Filter the listing down to the lines containing the word "Ácido".
**** Study material
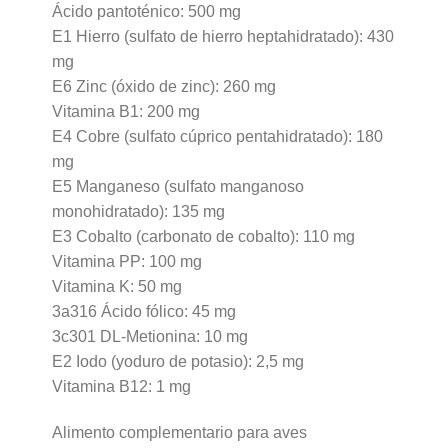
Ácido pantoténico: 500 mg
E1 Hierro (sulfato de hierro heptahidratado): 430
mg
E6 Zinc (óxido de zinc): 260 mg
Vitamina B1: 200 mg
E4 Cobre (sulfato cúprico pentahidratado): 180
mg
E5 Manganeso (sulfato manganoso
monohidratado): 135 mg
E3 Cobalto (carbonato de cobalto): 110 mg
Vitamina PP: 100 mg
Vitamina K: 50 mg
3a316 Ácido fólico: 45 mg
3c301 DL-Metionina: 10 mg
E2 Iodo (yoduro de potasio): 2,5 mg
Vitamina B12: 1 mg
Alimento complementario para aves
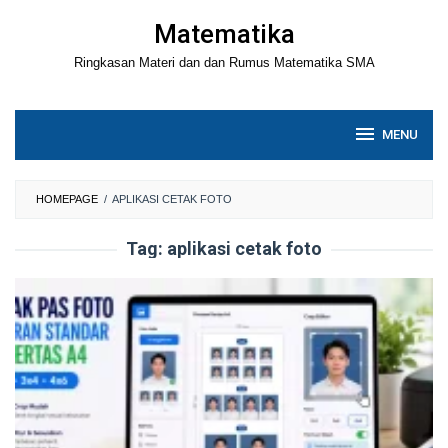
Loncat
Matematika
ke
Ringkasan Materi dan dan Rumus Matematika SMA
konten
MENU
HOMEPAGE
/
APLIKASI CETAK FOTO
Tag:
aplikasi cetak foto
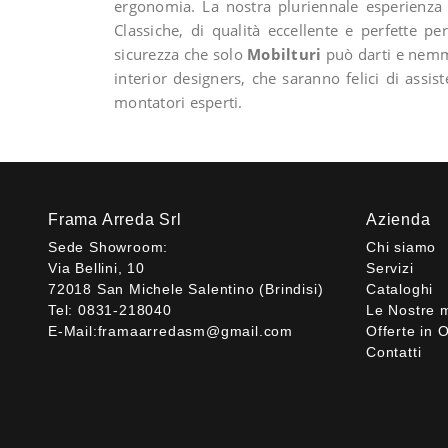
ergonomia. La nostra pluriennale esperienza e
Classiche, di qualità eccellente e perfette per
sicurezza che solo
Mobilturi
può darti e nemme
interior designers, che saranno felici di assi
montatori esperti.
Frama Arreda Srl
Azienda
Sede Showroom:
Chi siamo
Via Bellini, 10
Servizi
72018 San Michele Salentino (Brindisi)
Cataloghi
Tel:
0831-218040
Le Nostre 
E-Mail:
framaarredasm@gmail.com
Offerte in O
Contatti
********
Answer box:
Ácido pantoténico: 500 mg
3a316 Ácido fólico: 45 mg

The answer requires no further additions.